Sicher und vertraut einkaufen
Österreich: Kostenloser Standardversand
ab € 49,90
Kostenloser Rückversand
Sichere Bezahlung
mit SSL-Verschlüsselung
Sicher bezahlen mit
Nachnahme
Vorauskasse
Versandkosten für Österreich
------------------------------------
- ASSIGNMENT:
Make an exact copy of every line from the one with "Österreich: Kostenloser Standardversand" to the end of the data, with the first and last of those lines included.

- SOLVED PROBLEM:
Österreich: Kostenloser Standardversand
ab € 49,90
Kostenloser Rückversand
Sichere Bezahlung
mit SSL-Verschlüsselung
Sicher bezahlen mit
Nachnahme
Vorauskasse
Versandkosten für Österreich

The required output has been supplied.